The recently spotted attacks start with a Word document attempting to exploit CVE-2017–11882, a vulnerability introduced in November 2000 in the Microsoft Equation Editor (EQNEDT32.EXE) component. Discovered only last year, the security bug was manually patched by Microsoft in late 2017. Betabot is a Trojan that infects computers and attempts to prevent users from accessing security websites, while also disabling their antivirus and malware scan software.

Technical Details

To infect the system, a bot creates a fake Microsoft Windows message box with the heading “User Account Control.” It asks users to allow the “Windows Command Processor” to make administrator-level changes and claims it is verified by Microsoft. If changes are approved, Betabot modifies a user’s computer to steal login credentials and financial data while also disabling security software access. As part of this attack, the actor embedded an OLE object into a specially crafted RTF file to execute commands on the victim system. The embedded objects (inteldriverupd1.sct, task.bat, decoy.doc, exe.exe, and 2nd.bat) pose as legitimate software to gain the intended victim’s trust.

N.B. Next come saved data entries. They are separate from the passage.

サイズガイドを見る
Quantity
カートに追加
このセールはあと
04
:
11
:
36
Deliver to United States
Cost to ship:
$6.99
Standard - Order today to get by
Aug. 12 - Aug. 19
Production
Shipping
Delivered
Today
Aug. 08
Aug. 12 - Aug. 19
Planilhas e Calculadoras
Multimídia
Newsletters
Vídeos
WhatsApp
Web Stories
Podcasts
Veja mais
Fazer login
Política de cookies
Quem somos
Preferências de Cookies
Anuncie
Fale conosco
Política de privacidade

The researcher also found a .Net file featuring encrypted strings. This layer is meant to decrypt another file and store it in the dictionary with other information related to malware configuration. For that, it retrieves said images from resources, change them into a memory stream, decrypts them, and adds them to the dictionary. During the execution, the threat also checks for the configuration from a dictionary and calls the appropriate function. These functions allow it to, check if it runs in a virtual environment and copy itself to the start menu.

At the last stage of the attack, a new variant of Betabot is deployed. The sample contains some anti-debugging and anti-virtualization tricks, then initiates communication with a domain, likely for tracking purposes. The researcher also noticed some redirections using said tracking values, likely meant to earn some additional money from an affiliate program.

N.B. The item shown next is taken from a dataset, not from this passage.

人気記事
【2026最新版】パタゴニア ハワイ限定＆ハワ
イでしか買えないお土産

The malware also communicates with a command and control (C&C) server at onedriveservice[.]com, which is clearly not a genuine Microsoft domain.

Impact

This Trojan targets windows OS and is designed to steal confidential information such as login credentials of victims financial websites, eCommerce sites, online platforms and social network sites.

In addition, it has the ability to disable anti-virus functionality and capable of killing competing malware communications and possess DDoS.

Recommended Actions

To prevent your system from the Betabot Trojan user should follow these security measures.

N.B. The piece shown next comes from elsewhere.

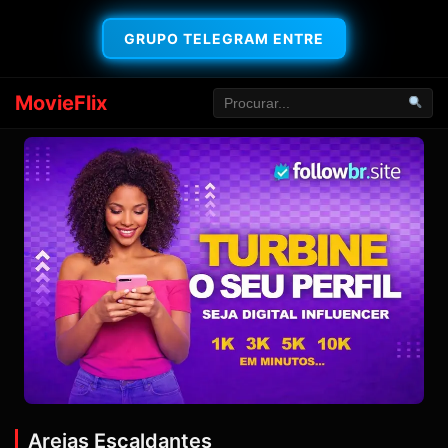
GRUPO TELEGRAM ENTRE
MovieFlix
Areias Escaldantes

  • Never click on unknown links or open any software downloads without first performing a virus scan.
  • Users should deny any UAC request unless they are making modifications to their own system.
  • Before you click any message, read the prompts message in your system shows and do not click “Yes” or “OK” thoughtlessly.
  • An up-to-date comprehensive security solution with a malware scanner, firewall, web, and real-time protection is an absolute must. A spam filter that protects you from unwanted spam emails also makes sense.

Kaspersky has released a security advisory about Betabot Trojan on June 1, 2018.